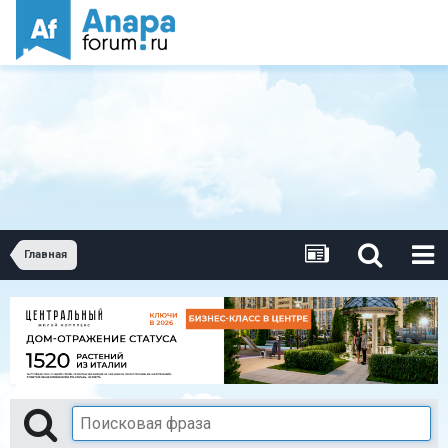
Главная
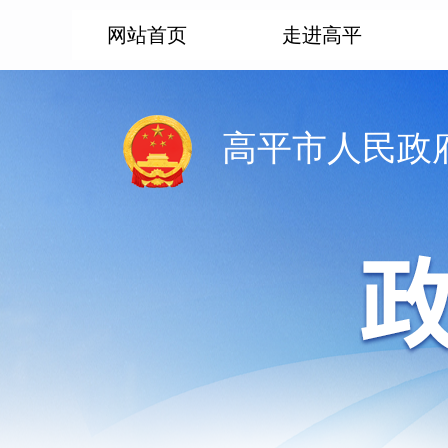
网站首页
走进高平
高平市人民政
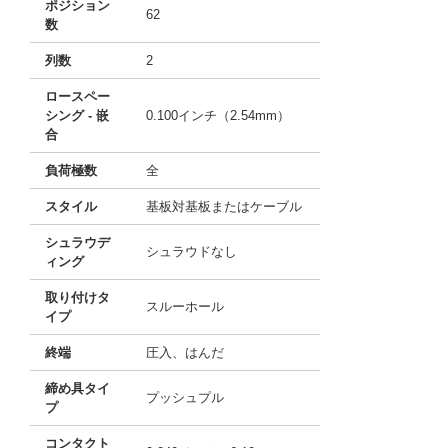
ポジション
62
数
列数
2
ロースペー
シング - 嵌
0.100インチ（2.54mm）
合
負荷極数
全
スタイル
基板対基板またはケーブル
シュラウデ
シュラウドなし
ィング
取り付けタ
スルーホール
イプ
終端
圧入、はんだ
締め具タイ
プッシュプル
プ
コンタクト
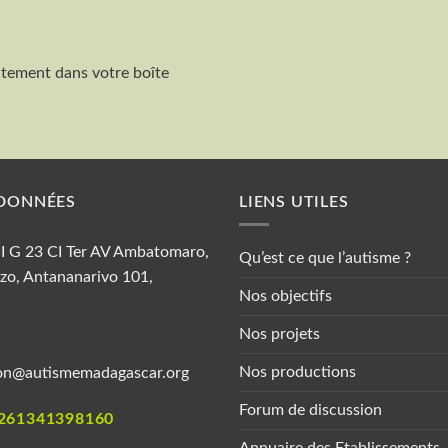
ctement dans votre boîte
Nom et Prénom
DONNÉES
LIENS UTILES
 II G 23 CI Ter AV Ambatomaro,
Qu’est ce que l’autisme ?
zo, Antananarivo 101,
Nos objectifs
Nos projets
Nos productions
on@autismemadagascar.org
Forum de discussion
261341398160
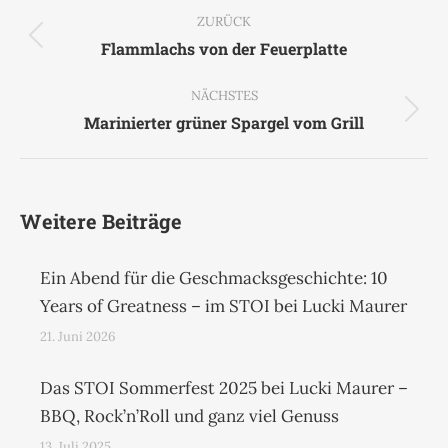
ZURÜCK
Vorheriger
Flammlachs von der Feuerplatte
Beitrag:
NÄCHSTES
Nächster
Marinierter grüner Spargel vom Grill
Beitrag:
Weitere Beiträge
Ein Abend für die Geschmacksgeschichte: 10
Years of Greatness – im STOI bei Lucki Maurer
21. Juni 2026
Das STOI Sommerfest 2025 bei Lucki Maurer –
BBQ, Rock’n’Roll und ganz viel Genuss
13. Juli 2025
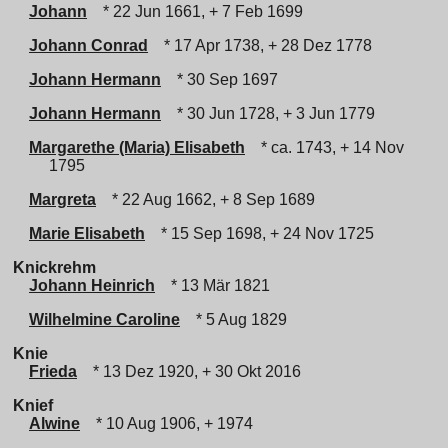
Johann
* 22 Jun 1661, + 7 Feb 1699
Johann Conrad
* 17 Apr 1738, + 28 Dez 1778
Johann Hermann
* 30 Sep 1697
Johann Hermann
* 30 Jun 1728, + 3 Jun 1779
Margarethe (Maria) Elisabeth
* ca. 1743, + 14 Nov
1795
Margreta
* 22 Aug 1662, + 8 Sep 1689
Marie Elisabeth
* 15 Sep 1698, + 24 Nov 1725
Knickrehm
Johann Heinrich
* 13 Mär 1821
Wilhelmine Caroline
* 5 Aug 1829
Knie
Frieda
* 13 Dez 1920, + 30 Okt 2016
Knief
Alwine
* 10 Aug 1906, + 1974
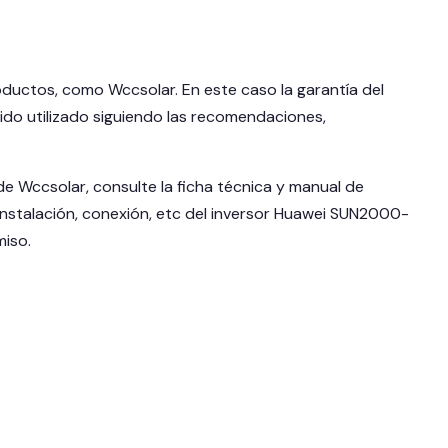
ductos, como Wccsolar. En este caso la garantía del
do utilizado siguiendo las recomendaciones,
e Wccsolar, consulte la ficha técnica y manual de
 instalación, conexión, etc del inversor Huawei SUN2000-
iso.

######

● TASK GOAL: The required output is each line of the entries that contains the word "STOI".

● EXERCISE SOLUTION:
Years of Greatness – im STOI bei Lucki Maurer
Das STOI Sommerfest 2025 bei Lucki Maurer –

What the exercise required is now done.